His dazzled eyes blinked, momentarily disorientated as he emerged back into reality. His arms were stretched above his head, his hands gripping the helmet. Directly in front of him a scribbled line expanded into B
enjamin Jarvis.
“What ’appened?” Nesbit squinted, trying to focus on the two dimensional lecturer. “’Ow did I get back ’ere so easily?”
“You managed to escape. Must be all that working class grit the sociology professor is always waffling about.” Jarvis sounded meloncholy. “Escaped, but not unharmed I fear. The virus’ll soon take hold and the metamorphosis will begin…”
“Just time to unplug Barclay once and for all, then!”
Nesbit took hold of the lead round the table leg. With gritted teeth he gave it a tug.
There was a noise that resembled a child’s potato gun being fired. The plug left the skirting board, thrashed noisily across the room and shattered a bulb. The chandelier rocked back and forth as though the room was at sea.

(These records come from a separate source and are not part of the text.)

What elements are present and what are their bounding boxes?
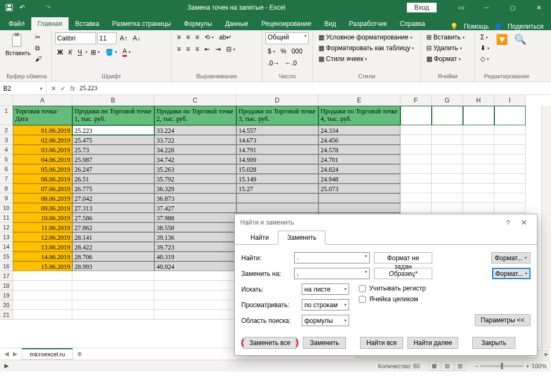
row-header[interactable]: 5 [0,154,13,164]
cell[interactable]: 24.948 [318,174,400,184]
sheet-nav-prev-icon[interactable]: ◀ [4,350,9,357]
row-header[interactable]: 15 [0,252,13,261]
row-header[interactable]: 6 [0,164,13,174]
cell[interactable] [463,145,494,154]
tell-me-icon[interactable]: 💡 [450,23,458,30]
cell[interactable] [494,125,526,135]
paste-icon[interactable] [10,32,25,49]
cell[interactable] [432,154,463,164]
cell-styles-button[interactable]: ▦ Стили ячеек▾ [316,54,369,64]
cell[interactable] [236,193,318,203]
copy-icon[interactable]: ⧉ [33,43,44,53]
cell[interactable]: 25.73 [72,145,154,154]
add-sheet-button[interactable]: ⊕ [73,349,86,359]
row-header[interactable]: 18 [0,281,13,290]
cell[interactable] [463,184,494,193]
cond-format-button[interactable]: ▦ Условное форматирование▾ [316,32,414,42]
cell[interactable]: 15.149 [236,174,318,184]
cell[interactable] [400,125,432,135]
cell[interactable]: Торговая точка/Дата [13,106,72,125]
cell[interactable] [494,154,526,164]
dialog-close-icon[interactable]: ✕ [516,216,532,229]
row-header[interactable]: 13 [0,232,13,242]
cell[interactable]: 24.456 [318,135,400,145]
percent-icon[interactable]: % [278,46,289,56]
name-box[interactable]: B2▾ [0,82,46,94]
tab-help[interactable]: Справка [393,17,432,30]
row-header[interactable]: 3 [0,135,13,145]
redo-icon[interactable]: ↷ [43,3,53,12]
tab-data[interactable]: Данные [219,17,255,30]
dialog-tab-find[interactable]: Найти [241,231,278,245]
cell[interactable] [463,106,494,125]
row-header[interactable]: 4 [0,145,13,154]
cell[interactable]: 34.228 [154,145,236,154]
decrease-font-icon[interactable]: A↓ [131,33,142,43]
page-break-button[interactable]: ▥ [454,361,466,371]
italic-button[interactable]: К [66,48,74,57]
sort-filter-icon[interactable]: 🔽 [494,32,510,46]
row-header[interactable]: 12 [0,222,13,232]
cell[interactable] [72,290,154,300]
cell[interactable]: 40.319 [154,252,236,261]
dialog-help-icon[interactable]: ? [506,219,510,227]
cell[interactable] [432,174,463,184]
row-header[interactable]: 8 [0,184,13,193]
cell[interactable]: 26.51 [72,174,154,184]
cell[interactable]: 39.723 [154,242,236,252]
borders-icon[interactable]: ⊞▾ [89,48,102,57]
number-format-select[interactable]: Общий▾ [266,32,309,44]
align-top-icon[interactable]: ≡ [175,32,183,42]
ribbon-options-icon[interactable]: ▭ [448,4,473,11]
row-header[interactable]: 9 [0,193,13,203]
cell[interactable] [432,164,463,174]
align-bottom-icon[interactable]: ≡ [193,32,201,42]
cell[interactable] [494,193,526,203]
cell[interactable]: 26.775 [72,184,154,193]
cell[interactable]: 36.873 [154,193,236,203]
replace-all-button[interactable]: Заменить все [243,337,296,349]
look-in-select[interactable]: формулы▾ [302,315,349,326]
cell[interactable] [236,203,318,213]
cell[interactable] [463,125,494,135]
underline-button[interactable]: Ч [76,48,84,57]
cell[interactable] [400,164,432,174]
cell[interactable]: 25.987 [72,154,154,164]
cell[interactable] [494,184,526,193]
insert-cells-button[interactable]: ⊞ Вставить▾ [424,32,467,42]
fx-icon[interactable]: fx [70,85,75,92]
cell[interactable]: 12.06.2019 [13,232,72,242]
autosum-icon[interactable]: Σ▾ [478,32,492,42]
cell[interactable] [400,106,432,125]
comma-icon[interactable]: 000 [289,46,304,56]
cell[interactable]: 33.224 [154,125,236,135]
font-color-icon[interactable]: A▾ [120,46,133,58]
replace-input[interactable]: ,▾ [294,268,370,279]
cell[interactable]: 15.27 [236,184,318,193]
cell[interactable]: 27.313 [72,203,154,213]
tab-home[interactable]: Главная [31,17,69,30]
dec-decimal-icon[interactable]: ←.0 [283,58,299,68]
delete-cells-button[interactable]: ⊟ Удалить▾ [424,43,464,53]
formula-input[interactable] [79,84,547,92]
cell[interactable] [13,281,72,290]
cell[interactable] [400,193,432,203]
row-header[interactable]: 20 [0,300,13,310]
cell[interactable]: 14.673 [236,135,318,145]
format-painter-icon[interactable]: 🖌 [33,54,44,64]
column-header[interactable]: E [318,95,400,106]
align-middle-icon[interactable]: ≡ [184,32,192,42]
record-macro-icon[interactable]: ▶ [4,362,9,369]
cell[interactable] [154,310,236,320]
cell[interactable] [72,310,154,320]
tab-file[interactable]: Файл [2,17,31,30]
cell[interactable] [494,203,526,213]
find-input[interactable]: .▾ [294,252,370,263]
find-select-icon[interactable]: 🔍 [512,32,528,46]
bold-button[interactable]: Ж [55,48,65,57]
cell[interactable]: 09.06.2019 [13,203,72,213]
row-header[interactable]: 17 [0,271,13,281]
decrease-indent-icon[interactable]: ⇤ [202,44,212,54]
cell[interactable] [494,174,526,184]
cell[interactable]: 28.141 [72,232,154,242]
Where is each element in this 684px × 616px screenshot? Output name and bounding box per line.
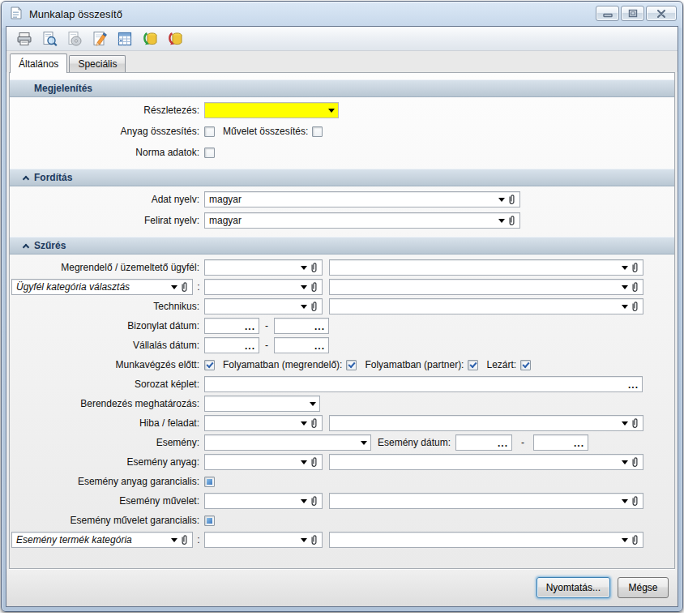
window-title: Munkalap összesítő (29, 8, 596, 20)
paperclip-icon (631, 534, 639, 546)
sorozat-keplet-field[interactable]: ... (204, 376, 643, 392)
chevron-down-icon (301, 305, 307, 309)
ellipsis-button[interactable]: ... (245, 323, 255, 333)
esemeny-termek-kategoria-selector-combobox[interactable]: Esemény termék kategória (11, 532, 193, 548)
minimize-icon (603, 10, 613, 18)
esemeny-datum-to-field[interactable]: ... (533, 434, 588, 451)
combo-value: Esemény termék kategória (16, 534, 132, 545)
section-header-szures[interactable]: Szűrés (10, 237, 674, 255)
chevron-down-icon (301, 285, 307, 289)
berendezes-meghatarozas-combobox[interactable] (204, 396, 320, 412)
munkavegzes-elott-checkbox[interactable] (204, 360, 215, 370)
export-icon (66, 31, 83, 47)
section-title: Fordítás (34, 172, 72, 183)
esemeny-anyag-combobox[interactable] (204, 454, 323, 470)
esemeny-anyag-garancialis-checkbox[interactable] (204, 477, 215, 487)
bizonylat-datum-label: Bizonylat dátum: (11, 320, 204, 332)
print-preview-button[interactable] (40, 29, 59, 49)
ellipsis-button[interactable]: ... (314, 342, 325, 353)
folyamatban-megrendelo-checkbox[interactable] (346, 360, 357, 370)
norma-adatok-checkbox[interactable] (204, 148, 215, 158)
megse-button[interactable]: Mégse (618, 577, 669, 598)
chevron-down-icon (498, 219, 505, 223)
edit-button[interactable] (90, 29, 109, 49)
maximize-icon (628, 9, 638, 18)
db-export-icon (167, 31, 183, 47)
form-row: Sorozat képlet: ... (11, 376, 674, 392)
esemeny-muvelet-secondary-combobox[interactable] (329, 493, 643, 509)
toolbar (6, 27, 678, 51)
minimize-button[interactable] (596, 6, 619, 21)
paperclip-icon (507, 215, 516, 227)
ellipsis-button[interactable]: ... (314, 323, 325, 333)
ellipsis-button[interactable]: ... (245, 342, 255, 353)
esemeny-anyag-secondary-combobox[interactable] (329, 454, 643, 470)
ellipsis-button[interactable]: ... (574, 439, 584, 450)
paperclip-icon (310, 534, 318, 546)
felirat-nyelv-combobox[interactable]: magyar (204, 212, 520, 229)
esemeny-termek-kategoria-combobox[interactable] (204, 532, 323, 548)
dialog-body: Általános Speciális Megjelenítés Részlet… (6, 26, 678, 607)
bizonylat-datum-to-field[interactable]: ... (274, 318, 329, 334)
paperclip-icon (631, 417, 639, 430)
lezart-label: Lezárt: (486, 359, 516, 370)
tab-specialis[interactable]: Speciális (69, 55, 126, 72)
esemeny-termek-kategoria-secondary-combobox[interactable] (329, 532, 643, 548)
db-import-button[interactable] (140, 29, 160, 49)
titlebar[interactable]: Munkalap összesítő (2, 2, 682, 26)
section-header-megjelenites: Megjelenítés (10, 79, 674, 97)
folyamatban-partner-checkbox[interactable] (468, 360, 478, 370)
reszletezes-combobox[interactable] (204, 102, 339, 118)
general-tab-panel: Megjelenítés Részletezés: Anyag összesít… (9, 72, 675, 569)
megrendelo-ugyfel-secondary-combobox[interactable] (329, 259, 643, 276)
folyamatban-megrendelo-label: Folyamatban (megrendelő): (223, 359, 342, 370)
chevron-down-icon (622, 305, 628, 309)
ellipsis-button[interactable]: ... (498, 439, 508, 450)
chevron-down-icon (171, 285, 177, 289)
paperclip-icon (631, 495, 639, 507)
ugyfel-kategoria-selector-combobox[interactable]: Ügyfél kategória választás (11, 279, 193, 295)
adat-nyelv-combobox[interactable]: magyar (204, 191, 520, 207)
esemeny-combobox[interactable] (204, 434, 371, 451)
export-button[interactable] (65, 29, 84, 49)
chevron-down-icon (301, 460, 307, 464)
nyomtatas-button[interactable]: Nyomtatás... (537, 577, 610, 598)
anyag-osszesites-checkbox[interactable] (204, 126, 215, 137)
esemeny-datum-from-field[interactable]: ... (455, 434, 512, 451)
megrendelo-ugyfel-combobox[interactable] (204, 259, 323, 276)
print-button[interactable] (15, 29, 34, 49)
ugyfel-kategoria-combobox[interactable] (204, 279, 323, 295)
bizonylat-datum-from-field[interactable]: ... (204, 318, 259, 334)
ellipsis-button[interactable]: ... (628, 381, 639, 391)
esemeny-muvelet-garancialis-checkbox[interactable] (204, 515, 215, 526)
form-row: Felirat nyelv: magyar (11, 212, 674, 229)
paperclip-icon (310, 456, 318, 468)
hiba-feladat-secondary-combobox[interactable] (329, 415, 643, 431)
chevron-down-icon (622, 421, 628, 426)
form-row: Esemény anyag garancialis: (11, 473, 674, 490)
table-button[interactable] (115, 29, 135, 49)
technikus-secondary-combobox[interactable] (329, 298, 643, 314)
section-title: Szűrés (34, 240, 66, 251)
close-button[interactable] (646, 6, 677, 21)
maximize-button[interactable] (621, 6, 644, 21)
ugyfel-kategoria-secondary-combobox[interactable] (329, 279, 643, 295)
esemeny-anyag-label: Esemény anyag: (11, 456, 204, 468)
vallalas-datum-to-field[interactable]: ... (274, 337, 329, 353)
chevron-down-icon (171, 538, 177, 542)
form-row: Technikus: (11, 298, 674, 314)
section-header-forditas[interactable]: Fordítás (10, 169, 674, 186)
technikus-combobox[interactable] (204, 298, 323, 314)
hiba-feladat-combobox[interactable] (204, 415, 323, 431)
muvelet-osszesites-checkbox[interactable] (312, 126, 323, 137)
lezart-checkbox[interactable] (520, 360, 531, 370)
combo-value: Ügyfél kategória választás (16, 281, 130, 293)
tab-altalanos[interactable]: Általános (10, 53, 67, 73)
form-row: Anyag összesítés: Művelet összesítés: (11, 123, 674, 139)
vallalas-datum-from-field[interactable]: ... (204, 337, 259, 353)
muvelet-osszesites-label: Művelet összesítés: (223, 126, 308, 137)
esemeny-muvelet-combobox[interactable] (204, 493, 323, 509)
chevron-down-icon (301, 266, 307, 270)
app-icon (10, 6, 23, 22)
db-export-button[interactable] (165, 29, 185, 49)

“That won’t achieve anything.” Jarvis sagged onto his walking stick. “The virus has already taken hold. Nothing short of throwing yourself into a furnace could curtail it now.”
“But at least Barclay’s gone!”
The pessimistic expression drawing down on Jarvis’ face said it all. “Ah, but were it that easy. Don’t you think we tried to unplug him at the start? Even a moron would have come up with that idea…” His voice trailed off in despair. “Unfortunately, in case of power-cuts, Henry installed him with his own internal supply of electricity.”
“Right!” Nesbit wrapped his arms about the monitor and lifted the system to his chest. “I’ve got a better idea!”
With which words he marched through the door, lugging the heavy computer with him.
Chapter Twenty: The Resident Patient
A cloud of smoke drifted up towards the chimneystacks. It was followed by a bang. Pigeons scattered from the eaves. Over the brow of Wattling Street a dented fender surfaced.
“Can’t this thing go any faster?” Brabbon leaned forwards in the back seat. There was the rattle of comfort beads against Hodges’ spine.
“Chief Inspector…Ma’am, we’re already goin’ as fast as we can.” The rear axle let out a grind as though in discomfort. “Mornin’ Reverend.”
Father Wordsmith tugged his forelock in response. Brabbon watched the bicycle overtake them. It crested the hill and dropped down towards the centre of town.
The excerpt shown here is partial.